At the session, we mainly spoke about three things:
HP’s multi jet fusion (MJF) technology which uses PA 11, PA 12, and PP, among other materials, to print strong, robust, plastic parts ready for prototyping as well as production use cases
DyeMansion’s PolyShot C and how it is used to automatically clean parts that are additively manufactured using HP MJF
DyeMansion’s PolyShot S is used after running parts through PolyShot C to equalize the peaks and lows on the surface of 3D printed parts, maximizing coloring results, and delivering a unique semi-gloss look & pleasant haptics.
However, some participants looked at the photos of parts that were shown and asked us if the parts printed using HP MJF can be painted in the post-processing phase to deliver different colors. The answer? A loud, resounding yes!
At our 80,000+ sq. ft. facility in Windsor, Ontario, recently, we additively manufactured a batch of parts printed using HP MJF. A small number of the raw parts, after having been moved through the PolyShot C and the PolyShot S, are in a bucket and ready to be painted in figure 1 below.
Figure 1: Raw HP MJF printed parts.
The spray-painting process isn’t challenging – it just requires a decent amount of space to be allocated to it, proper ventilation and face masks to ensure workers are safe, and the right paint to match the color codes specified by the customer.
Painting, in itself, is a process Advantage Engineering is very familiar with. First, a primer is applied to the parts.
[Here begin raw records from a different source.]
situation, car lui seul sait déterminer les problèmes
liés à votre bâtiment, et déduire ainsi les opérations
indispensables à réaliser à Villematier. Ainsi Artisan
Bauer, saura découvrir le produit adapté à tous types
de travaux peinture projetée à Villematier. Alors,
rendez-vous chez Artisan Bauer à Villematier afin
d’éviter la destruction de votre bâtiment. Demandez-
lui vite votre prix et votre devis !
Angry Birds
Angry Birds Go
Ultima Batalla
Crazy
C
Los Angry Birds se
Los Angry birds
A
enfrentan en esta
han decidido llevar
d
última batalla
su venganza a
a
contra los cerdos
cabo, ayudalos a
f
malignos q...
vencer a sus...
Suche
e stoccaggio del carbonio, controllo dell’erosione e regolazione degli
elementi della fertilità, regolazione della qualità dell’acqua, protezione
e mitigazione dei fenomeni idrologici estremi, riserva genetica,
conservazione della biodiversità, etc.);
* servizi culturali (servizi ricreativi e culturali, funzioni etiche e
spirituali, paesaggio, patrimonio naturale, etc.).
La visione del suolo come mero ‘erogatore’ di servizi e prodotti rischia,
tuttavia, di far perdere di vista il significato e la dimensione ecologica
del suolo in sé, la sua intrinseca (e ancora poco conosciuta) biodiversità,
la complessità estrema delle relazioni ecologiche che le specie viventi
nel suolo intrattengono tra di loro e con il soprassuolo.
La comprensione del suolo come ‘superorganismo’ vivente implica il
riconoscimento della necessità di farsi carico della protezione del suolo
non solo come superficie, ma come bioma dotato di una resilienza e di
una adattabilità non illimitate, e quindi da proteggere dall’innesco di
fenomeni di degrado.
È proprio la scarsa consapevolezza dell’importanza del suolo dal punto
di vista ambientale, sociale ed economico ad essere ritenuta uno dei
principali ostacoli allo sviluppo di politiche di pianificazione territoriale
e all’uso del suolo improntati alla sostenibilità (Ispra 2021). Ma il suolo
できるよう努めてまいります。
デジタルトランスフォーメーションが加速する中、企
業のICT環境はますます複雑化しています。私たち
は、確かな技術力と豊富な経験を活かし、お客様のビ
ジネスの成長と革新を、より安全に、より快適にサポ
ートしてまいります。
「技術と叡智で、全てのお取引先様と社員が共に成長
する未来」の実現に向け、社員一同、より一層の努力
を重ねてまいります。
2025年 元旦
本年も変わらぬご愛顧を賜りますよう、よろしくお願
Next, it is painted with the right colors, adding a clear coat to lock in the paint. Finally, it is finished with a bake cycle that meets the paint specifications. We have the ability to either ‘low bake’ or ‘high bake’ depending on the needs of the project, thanks to our monitoring system.
In image 2 below, a batch of the customer’s HP MJF printed parts have been spray painted by a paint technician at Advantage Engineering and our VP of Operations Mark Rauth is running through the process and reviewing the final product.
Figure 2: HP MJF parts being spray painted.
When spray-painting a part, the last stage is often most important and is often the one that takes the most time. When we undertake a paint job for additively manufactured parts, we recommend that customers allow us to allocate 12 to 15 hours to cure the paint. Doing so allows for the paint to off-gas properly and dry sufficiently to ensures that when packed, it doesn’t emit any ghosting or other defects related to not curing long enough.
Figure 3: Painted parts being cured.
Once cured, the parts are ready to ship.
While the paint job done above was for a batch comprising of small-sized parts, we can paint any number of parts, of any size.
Clients that need their HP MJF parts painted often find that while the task adds a day or two to their lead time, it is incredibly efficient, and results in high-quality parts that are ready for end-use.